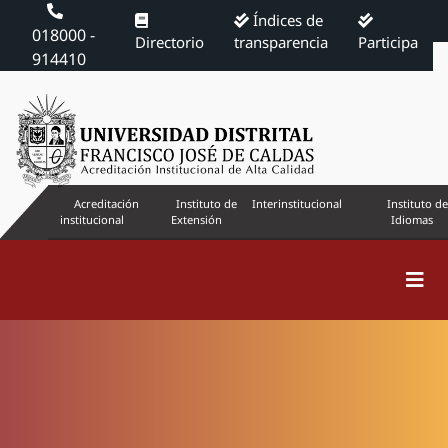
Índices de
018000 -
Directorio
transparencia
Participa
914410
Acreditación
Instituto de
Interinstitucional
Instituto de
institucional
Extensión
Idiomas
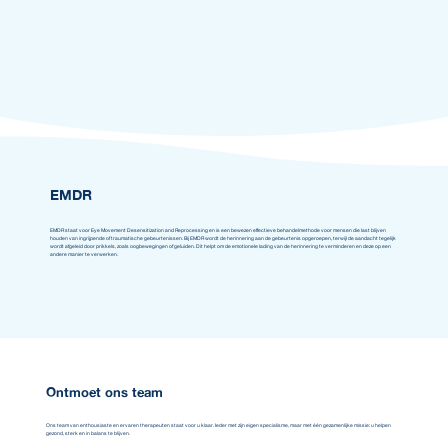
EMDR
EMDR staat voor Eye Movement Desensitization and Reprocessing en is een bewezen effectieve behandelmethode voor mensen die last blijven
houden van ingrijpende of traumatische gebeurtenissen. Bij EMDR wordt de herinnering aan de gebeurtenis opgeroepen, terwijl de aandacht tegelijk
wordt afgeleid door prikkels, zoals oogbewegingen of geluiden. Dit helpt om de emotionele lading van de herinnering te verminderen en deze op een
andere manier te verwerken.
Ontmoet ons team
Ons team van enthousiaste en ervaren therapeuten staat voor u klaar. Ieder met zijn eigen specialisme, maar met één gezamenlijke missie: u helpen
gezond, sterk en in balans te blijven.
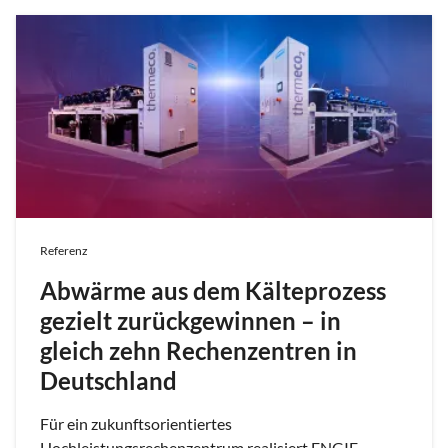
Referenz
Abwärme aus dem Kälteprozess
gezielt zurückgewinnen – in
gleich zehn Rechenzentren in
Deutschland
Für ein zukunftsorientiertes
Hochleistungsrechenzentrum realisiert ENGIE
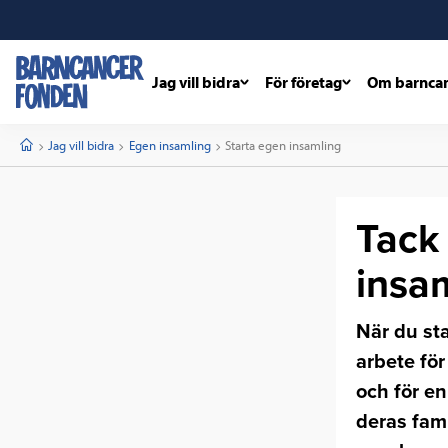
Jag vill bidra
För företag
Om barnca
barncancerfonden
startsida
Start
Jag vill bidra
Egen insamling
Current:
Starta egen insamling
Tack 
insam
När du sta
arbete fö
och för en
deras fam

━━━━━━━━━━

_Problem description_: Each record above should come back exactly the same, only without its pictures.

_Answer section_:
Índices de
018000 -
Directorio
transparencia
Participa
914410
Acreditación
Instituto de
Interinstitucional
Instituto de
institucional
Extensión
Idiomas
EMDR
EMDR staat voor Eye Movement Desensitization and Reprocessing en is een bewezen effectieve behandelmethode voor mensen die last blijven
houden van ingrijpende of traumatische gebeurtenissen. Bij EMDR wordt de herinnering aan de gebeurtenis opgeroepen, terwijl de aandacht tegelijk
wordt afgeleid door prikkels, zoals oogbewegingen of geluiden. Dit helpt om de emotionele lading van de herinnering te verminderen en deze op een
andere manier te verwerken.
Ontmoet ons team
Ons team van enthousiaste en ervaren therapeuten staat voor u klaar. Ieder met zijn eigen specialisme, maar met één gezamenlijke missie: u helpen
gezond, sterk en in balans te blijven.
Referenz
Abwärme aus dem Kälteprozess
gezielt zurückgewinnen – in
gleich zehn Rechenzentren in
Deutschland
Für ein zukunftsorientiertes
Hochleistungsrechenzentrum realisiert ENGIE
Jag vill bidra
För företag
Om barnca
barncancerfonden
startsida
Start
Jag vill bidra
Egen insamling
Current:
Starta egen insamling
Tack 
insam
När du sta
arbete fö
och för en
deras fam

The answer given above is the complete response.